Nanotechnology has been broadly defined as the one for not only the creation of functional
materials and devices as well as systems through control of matter at the scale of 1-100 nm, but
also the exploitation of novel properties and phenomena at the same scale. Growing needs in the
point-of-care (POC) that is an increasing market for improving patient's quality of life, are driving
the development of nanotechnologies for diagnosis and treatment of various life threatening
diseases. This paper addresses the recent development of nanodiagnostic sensors and
nanotherapeutic devices with functionalized carbon nanotube and/or nanowire on a flexible organic
thin film electronics to monitor and control of the three leading diseases namely 1)

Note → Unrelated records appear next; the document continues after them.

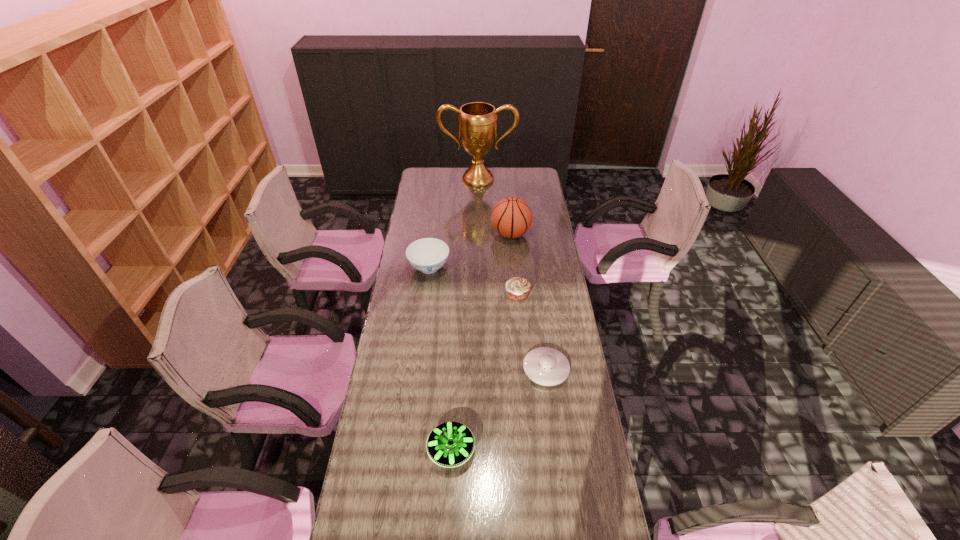 Identify the location of chinaware situated at the left edge. The image size is (960, 540). (427, 255).

Where is `trophy cup positioned at the right edge`? Image resolution: width=960 pixels, height=540 pixels. trophy cup positioned at the right edge is located at coordinates (477, 124).

You are a GUI agent. You are given a task and a screenshot of the screen. Output one action in this format:
    pyautogui.click(x=<x>, y=<y>)
    Task: Click on the basketball located at the right edge
    Image resolution: width=960 pixels, height=540 pixels.
    Given the screenshot: What is the action you would take?
    pyautogui.click(x=511, y=217)

Identify the location of muffin situated at the right edge. This screenshot has width=960, height=540. (518, 289).

Where is `saucer at the right edge`? The image size is (960, 540). saucer at the right edge is located at coordinates (546, 366).

The height and width of the screenshot is (540, 960). Find the location of `object at the far left corner`. object at the far left corner is located at coordinates (477, 124).

At what (x,y) coordinates should I click in order to perform the action: click on object located at the far right corner. Please return your answer as a coordinate pair (x, y). This screenshot has height=540, width=960. Looking at the image, I should click on (477, 124).

The height and width of the screenshot is (540, 960). Identify the location of free spot at the far edge of the desktop. (495, 177).

I want to click on blank space at the left edge, so click(x=439, y=194).

In the image, there is a desktop. Identify the location of blank space at the right edge. The height and width of the screenshot is (540, 960). (561, 451). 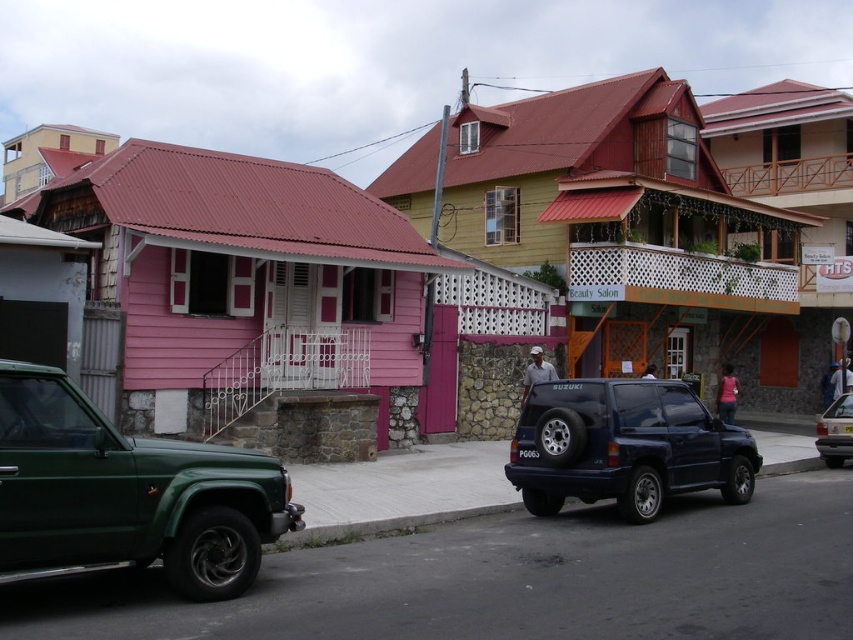 Question: Estimate the real-world distances between objects in this image. Which object is farther from the metallic silver sedan at center?

Choices:
 (A) shiny dark blue suv at center
 (B) green matte pickup truck at lower left

Answer: (B)

Question: Is shiny dark blue suv at center positioned in front of metallic silver sedan at center?

Choices:
 (A) no
 (B) yes

Answer: (B)

Question: Which point is farther to the camera?

Choices:
 (A) (633, 388)
 (B) (837, 444)
 (C) (170, 484)

Answer: (B)

Question: Is green matte pickup truck at lower left to the right of shiny dark blue suv at center from the viewer's perspective?

Choices:
 (A) no
 (B) yes

Answer: (A)

Question: Can you confirm if green matte pickup truck at lower left is positioned to the right of metallic silver sedan at center?

Choices:
 (A) yes
 (B) no

Answer: (B)

Question: Which point is farther from the camera taking this photo?

Choices:
 (A) (74, 493)
 (B) (654, 444)
 (C) (833, 432)

Answer: (C) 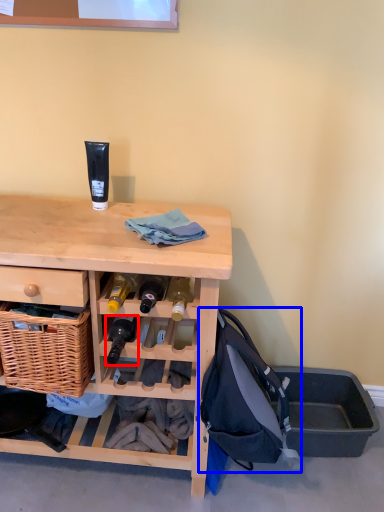 Question: Which object appears farthest to the camera in this image, bottle (highlighted by a red box) or backpack (highlighted by a blue box)?

Choices:
 (A) bottle
 (B) backpack

Answer: (A) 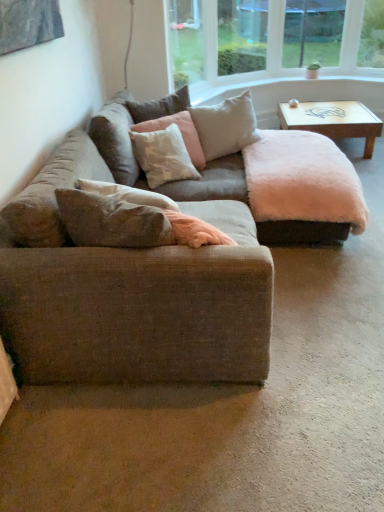 Question: Which direction should I rotate to face clear glass window screen at upper center, arranged as the 2th window screen when viewed from the left, — up or down?

Choices:
 (A) down
 (B) up

Answer: (B)

Question: Is textured beige couch at center with soft beige cushion at upper center, which ranks as the 4th pillow in front-to-back order?

Choices:
 (A) yes
 (B) no

Answer: (B)

Question: Can you confirm if textured beige couch at center is positioned to the left of soft beige cushion at upper center, marked as the first pillow in a back-to-front arrangement?

Choices:
 (A) yes
 (B) no

Answer: (B)

Question: Is textured beige couch at center surrounding soft beige cushion at upper center, marked as the first pillow in a back-to-front arrangement?

Choices:
 (A) no
 (B) yes

Answer: (B)

Question: From the image's perspective, is textured beige couch at center above soft beige cushion at upper center, marked as the first pillow in a back-to-front arrangement?

Choices:
 (A) no
 (B) yes

Answer: (A)

Question: Is textured beige couch at center in front of soft beige cushion at upper center, which ranks as the 4th pillow in front-to-back order?

Choices:
 (A) no
 (B) yes

Answer: (B)

Question: Can you confirm if textured beige couch at center is shorter than soft beige cushion at upper center, which ranks as the 4th pillow in front-to-back order?

Choices:
 (A) no
 (B) yes

Answer: (A)

Question: Does textured beige couch at center have a lesser height compared to soft beige cushion at upper center, which ranks as the 4th pillow in front-to-back order?

Choices:
 (A) yes
 (B) no

Answer: (B)

Question: From a real-world perspective, is textured beige couch at center positioned over soft beige cushion at upper center, marked as the first pillow in a back-to-front arrangement, based on gravity?

Choices:
 (A) no
 (B) yes

Answer: (A)

Question: From the image's perspective, is textured beige couch at center located above soft beige cushion at upper center, marked as the first pillow in a back-to-front arrangement?

Choices:
 (A) no
 (B) yes

Answer: (A)

Question: Considering the relative positions of textured beige couch at center and soft beige cushion at upper center, marked as the first pillow in a back-to-front arrangement, in the image provided, is textured beige couch at center to the left of soft beige cushion at upper center, marked as the first pillow in a back-to-front arrangement, from the viewer's perspective?

Choices:
 (A) yes
 (B) no

Answer: (B)

Question: Is textured beige couch at center positioned with its back to soft beige cushion at upper center, marked as the first pillow in a back-to-front arrangement?

Choices:
 (A) yes
 (B) no

Answer: (B)

Question: Can you confirm if textured beige couch at center is wider than soft beige cushion at upper center, marked as the first pillow in a back-to-front arrangement?

Choices:
 (A) yes
 (B) no

Answer: (A)

Question: Is soft beige cushion at upper center, marked as the first pillow in a back-to-front arrangement, positioned in front of textured beige couch at center?

Choices:
 (A) no
 (B) yes

Answer: (A) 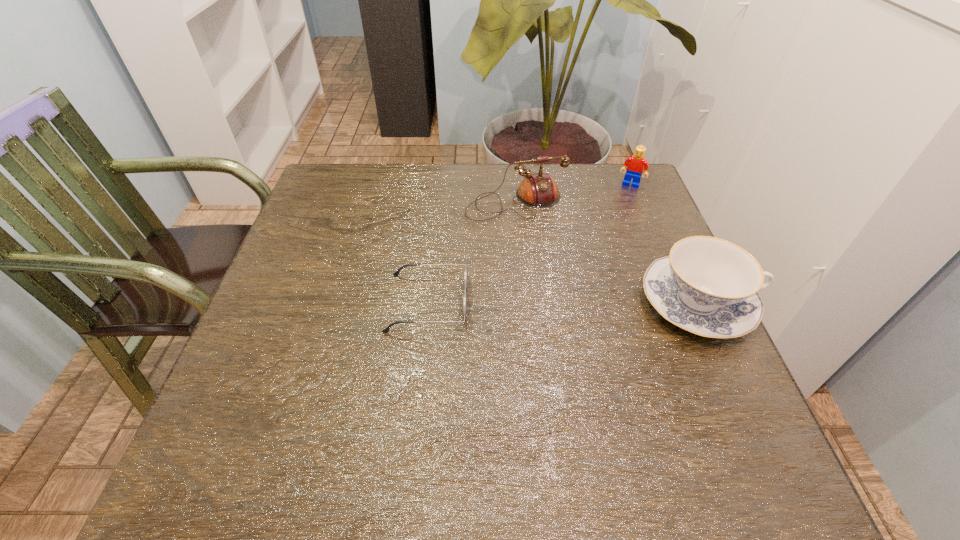 At what (x,y) coordinates should I click in order to perform the action: click on sunglasses. Please return your answer as a coordinate pair (x, y). The image size is (960, 540). Looking at the image, I should click on pos(396,273).

You are a GUI agent. You are given a task and a screenshot of the screen. Output one action in this format:
    pyautogui.click(x=<x>, y=<y>)
    Task: Click on the chinaware
    
    Given the screenshot: What is the action you would take?
    pyautogui.click(x=708, y=286)

You are a GUI agent. You are given a task and a screenshot of the screen. Output one action in this format:
    pyautogui.click(x=<x>, y=<y>)
    Task: Click on the telephone
    The image size is (960, 540).
    Given the screenshot: What is the action you would take?
    pyautogui.click(x=538, y=190)

Where is `Lego`? Lego is located at coordinates (636, 164).

What are the coordinates of `vacant position located 0.260m on the front-facing side of the shortest object` in the screenshot? It's located at pyautogui.click(x=590, y=302).

This screenshot has height=540, width=960. I want to click on vacant space located 0.350m on the rotary dial of the telephone, so click(x=584, y=330).

The width and height of the screenshot is (960, 540). What are the coordinates of `vacant space located 0.060m on the rotary dial of the telephone` in the screenshot? It's located at (538, 238).

At what (x,y) coordinates should I click in order to perform the action: click on free location located 0.230m on the rotary dial of the telephone. Please return your answer as a coordinate pair (x, y). The image size is (960, 540). Looking at the image, I should click on (x=563, y=287).

Find the location of `blank area located on the front-facing side of the Lego`. blank area located on the front-facing side of the Lego is located at coordinates (621, 205).

You are a GUI agent. You are given a task and a screenshot of the screen. Output one action in this format:
    pyautogui.click(x=<x>, y=<y>)
    Task: Click on the vacant position located on the front-facing side of the Lego
    
    Given the screenshot: What is the action you would take?
    pyautogui.click(x=591, y=285)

neurodegenerative diseases, 2) cardiovascular diseases, and 3) diabetes and metabolic diseases.
The sensors developed include implantable and biocompatible devices, light weight wearable
devices in wrist-watches, hats, shoes and clothes. The nanotherapeutics devices include
nanobased drug delivery system. Many of these sensors are integrated with the wireless systems
for the remote physiological monitoring. The author's research team has also developed a wireless
neural probe using nanowires and nanotubes for monitoring and control of Parkinson's disease.
Light weight and compact EEG, EOG and EMG monitoring system in a hat developed is capable of
monitoring real time epileptic patients and patients with neurological and movement disorders
using the Internet and cellular network. Physicians could be able to monitor these signals in realtime
using portable computers or cell phones and will give early warning signal if these signals
cross a pre-determined threshold level.
In addition the potential impact of nanotechnology for applications in medicine is that, the devices
can be designed to interact with cells and tissues at the molecular level, which allows high degree
of functionality. Devices engineered at nanometer scale imply a controlled manipulation of
individual molecules and atoms that can interact with the human body at sub-cellular level. The
recent progress in microelectronics and nanosensors crates very powerful tools for the early
detection and diagnosis. The nanowire integrated potassium and dopamine sensors are ideal for
the monitoring and control of many cardiovascular diseases and neurological disorders. Selected
movies illustrating the applications of nanodevices to patients will be shown at the talk.